Text-to-SQL agents can execute arbitrary SQL, so prompt-level instructions alone are not sufficient. This project applies several deterministic controls:
- Read-only database connection — The SQLite database is opened in read-only mode (
?mode=ro), soINSERT,UPDATE,DELETE, andDROPstatements fail at the database driver level regardless of what the agent generates. - Isolated agent workspace — The agent's
FilesystemBackendwrites to.agent_workspace/instead of the project root, limiting the blast radius if the agent is manipulated via prompt injection. - SQL safety assertions in evals — The evaluation suite checks that no DML statements appear in executed queries (see
test_complex_query_uses_planning_and_safe_sql). - Online safety evaluator — The
sql-safety-checkonline evaluator (seeonline_evaluators_setup.py) inspects every production trace for dangerous SQL keywords.

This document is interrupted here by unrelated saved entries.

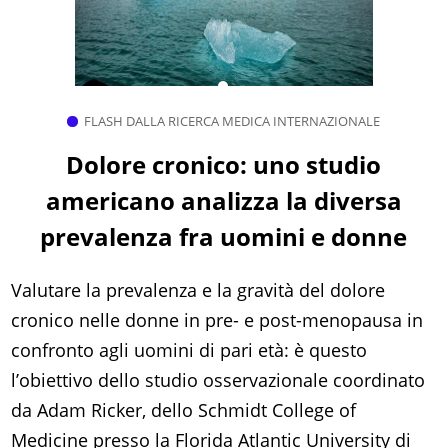
FLASH DALLA RICERCA MEDICA INTERNAZIONALE
Dolore cronico: uno studio
americano analizza la diversa
prevalenza fra uomini e donne
Valutare la prevalenza e la gravità del dolore
cronico nelle donne in pre- e post-menopausa in
confronto agli uomini di pari età: è questo
l’obiettivo dello studio osservazionale coordinato
da Adam Ricker, dello Schmidt College of
Medicine presso la Florida Atlantic University di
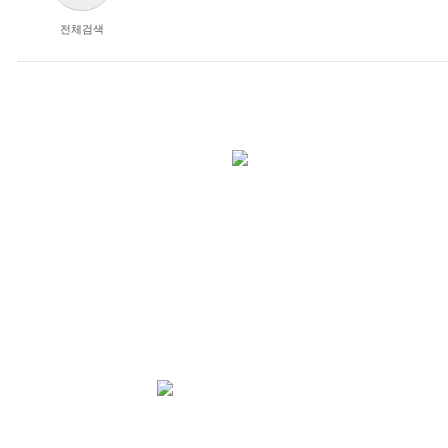
전체검색
주식회사 한수조경
홈페이지 이용약관
chevron_right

When adapting this pattern for production use with databases that require write access (e.g., PostgreSQL, MySQL), consider using a read-only database replica or a database user with SELECT-only permissions.
├── agent.py # CLI entrypoint for the text-to-SQL agent
├── chinook.db # SQLite Chinook sample database
├── skills/ # Deep agent skills (query writing, schema exploration)
├── tests/evals/
│ ├── conftest.py # Pytest fixtures (agent, model, database)
│ └── test_text_to_sql_evals.py # Five evaluation patterns
├── .env.example # Environment variable template
└── pyproject.toml # Project dependencies
See CONTRIBUTING for more information.
This library is licensed under the MIT-0 License. See the LICENSE file.